[RAW DATA]

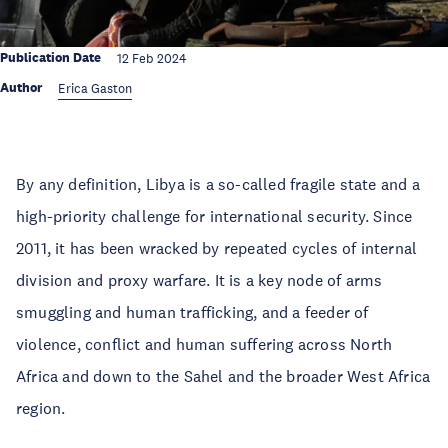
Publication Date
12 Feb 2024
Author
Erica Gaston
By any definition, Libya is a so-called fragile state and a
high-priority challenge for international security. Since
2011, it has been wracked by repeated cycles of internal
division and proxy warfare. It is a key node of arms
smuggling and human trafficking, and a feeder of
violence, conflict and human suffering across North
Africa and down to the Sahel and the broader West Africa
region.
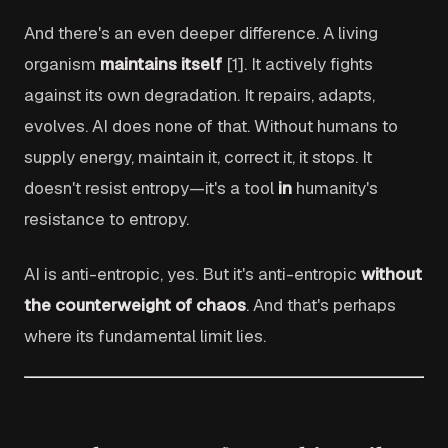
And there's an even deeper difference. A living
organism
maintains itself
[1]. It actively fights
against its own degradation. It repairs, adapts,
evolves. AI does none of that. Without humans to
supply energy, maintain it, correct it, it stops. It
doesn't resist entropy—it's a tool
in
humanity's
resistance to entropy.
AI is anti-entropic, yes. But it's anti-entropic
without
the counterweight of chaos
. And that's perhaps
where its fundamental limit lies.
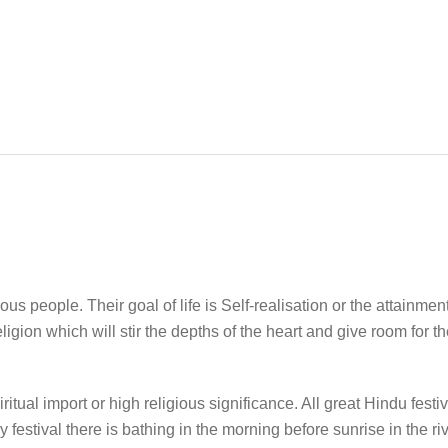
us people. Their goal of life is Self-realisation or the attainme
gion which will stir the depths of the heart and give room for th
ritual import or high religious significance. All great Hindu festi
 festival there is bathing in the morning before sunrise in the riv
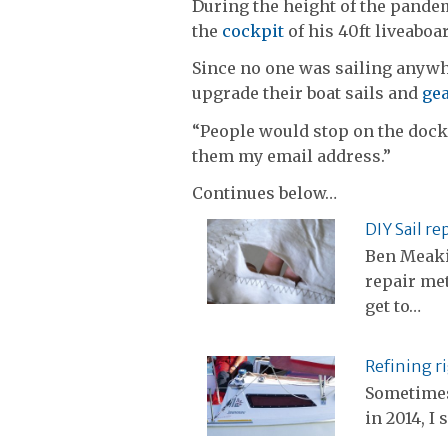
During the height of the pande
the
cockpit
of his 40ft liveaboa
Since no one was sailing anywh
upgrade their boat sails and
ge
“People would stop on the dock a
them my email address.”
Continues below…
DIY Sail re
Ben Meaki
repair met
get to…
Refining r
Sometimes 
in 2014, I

[/RAW DATA]
[RAW DATA]

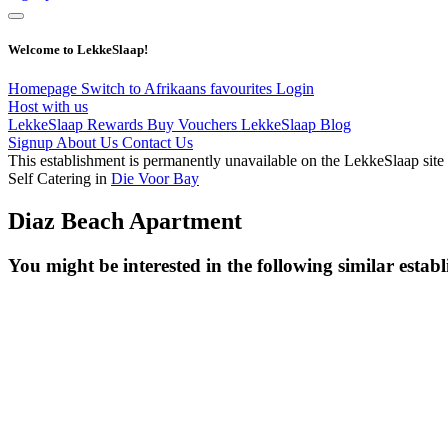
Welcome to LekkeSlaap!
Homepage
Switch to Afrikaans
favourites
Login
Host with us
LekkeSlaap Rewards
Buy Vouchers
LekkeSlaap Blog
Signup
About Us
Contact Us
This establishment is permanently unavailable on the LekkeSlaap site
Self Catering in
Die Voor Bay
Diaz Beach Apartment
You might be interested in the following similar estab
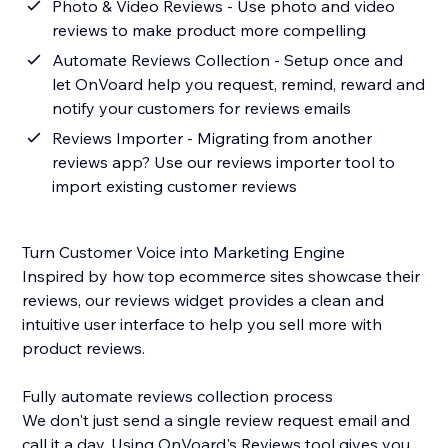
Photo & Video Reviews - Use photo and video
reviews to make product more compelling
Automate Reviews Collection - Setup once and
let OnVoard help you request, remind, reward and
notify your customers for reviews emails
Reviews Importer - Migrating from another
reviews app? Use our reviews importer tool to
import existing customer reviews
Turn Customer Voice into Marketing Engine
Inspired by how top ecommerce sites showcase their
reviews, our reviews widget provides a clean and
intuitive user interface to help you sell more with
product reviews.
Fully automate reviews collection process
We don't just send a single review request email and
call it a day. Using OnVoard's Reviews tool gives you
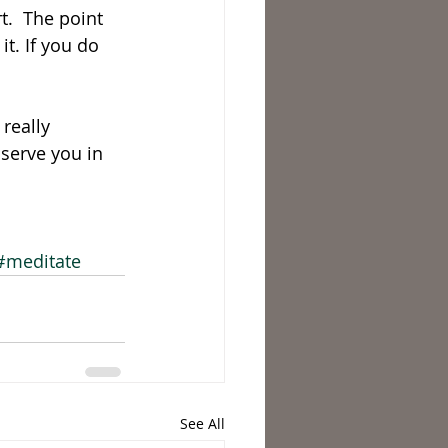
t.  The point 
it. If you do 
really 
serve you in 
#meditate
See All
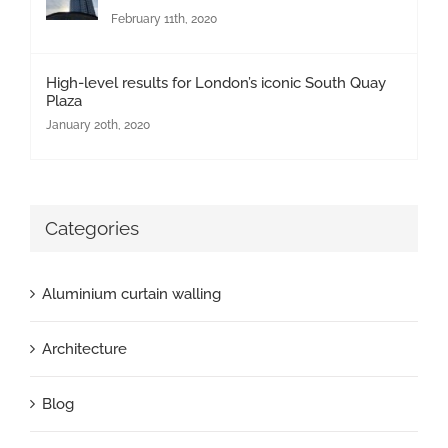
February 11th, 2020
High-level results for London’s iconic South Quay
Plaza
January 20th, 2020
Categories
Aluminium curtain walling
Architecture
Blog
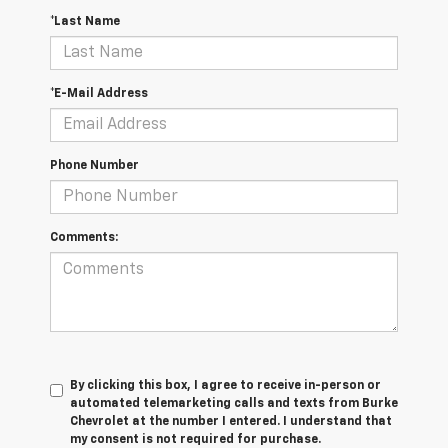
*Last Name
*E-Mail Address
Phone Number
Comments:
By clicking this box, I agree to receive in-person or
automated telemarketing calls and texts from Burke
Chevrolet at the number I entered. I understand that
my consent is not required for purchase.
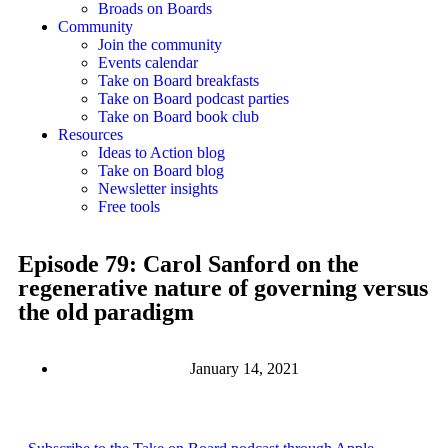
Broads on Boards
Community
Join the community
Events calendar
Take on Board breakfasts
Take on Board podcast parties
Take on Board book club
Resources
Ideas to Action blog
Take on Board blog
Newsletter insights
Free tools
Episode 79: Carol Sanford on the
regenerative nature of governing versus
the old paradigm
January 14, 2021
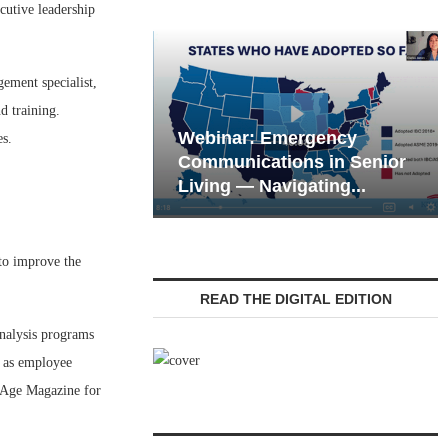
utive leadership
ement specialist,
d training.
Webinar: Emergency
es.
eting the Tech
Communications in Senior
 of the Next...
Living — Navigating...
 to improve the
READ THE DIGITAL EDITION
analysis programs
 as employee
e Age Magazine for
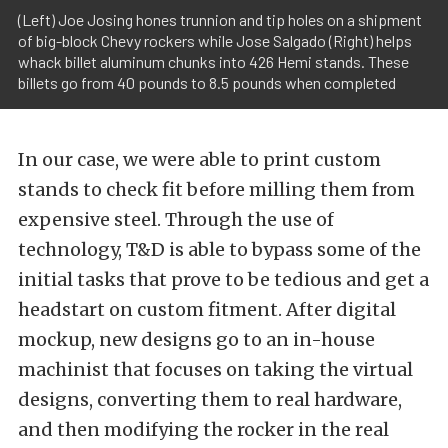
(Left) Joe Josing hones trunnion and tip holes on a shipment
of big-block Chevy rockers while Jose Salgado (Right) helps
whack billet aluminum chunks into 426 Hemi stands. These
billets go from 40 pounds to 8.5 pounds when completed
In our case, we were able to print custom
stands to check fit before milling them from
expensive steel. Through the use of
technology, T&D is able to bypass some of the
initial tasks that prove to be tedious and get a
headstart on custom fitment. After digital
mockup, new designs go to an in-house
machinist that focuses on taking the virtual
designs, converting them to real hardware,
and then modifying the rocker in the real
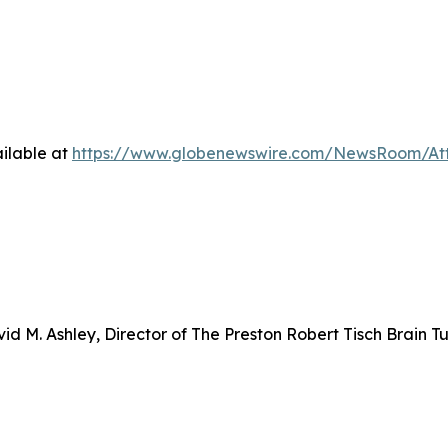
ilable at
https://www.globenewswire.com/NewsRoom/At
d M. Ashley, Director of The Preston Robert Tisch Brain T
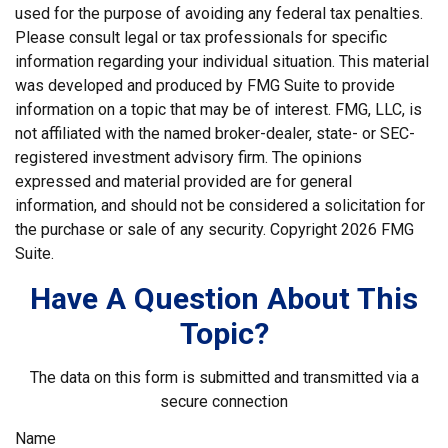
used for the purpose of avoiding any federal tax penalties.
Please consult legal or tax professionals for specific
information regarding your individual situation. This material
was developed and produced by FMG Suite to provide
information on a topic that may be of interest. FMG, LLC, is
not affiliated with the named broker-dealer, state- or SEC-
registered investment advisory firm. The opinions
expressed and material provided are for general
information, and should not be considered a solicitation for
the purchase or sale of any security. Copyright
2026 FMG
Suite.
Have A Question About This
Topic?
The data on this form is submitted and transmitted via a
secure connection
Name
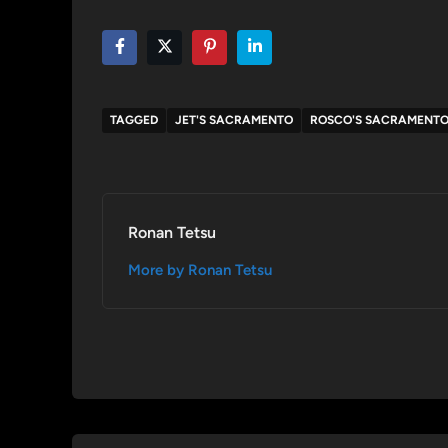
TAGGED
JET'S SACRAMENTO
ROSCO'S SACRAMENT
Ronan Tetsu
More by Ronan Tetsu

[/RAW DATA]

DIRECTIONS FOR THIS TASK
The response should be the listing above, limited to the lines between the one holding "(Left) Joe Josing" and the one holding "expensive steel. Through the use of", inclusive, reproduced exactly.

TASK SOLUTION
(Left) Joe Josing hones trunnion and tip holes on a shipment
of big-block Chevy rockers while Jose Salgado (Right) helps
whack billet aluminum chunks into 426 Hemi stands. These
billets go from 40 pounds to 8.5 pounds when completed
In our case, we were able to print custom
stands to check fit before milling them from
expensive steel. Through the use of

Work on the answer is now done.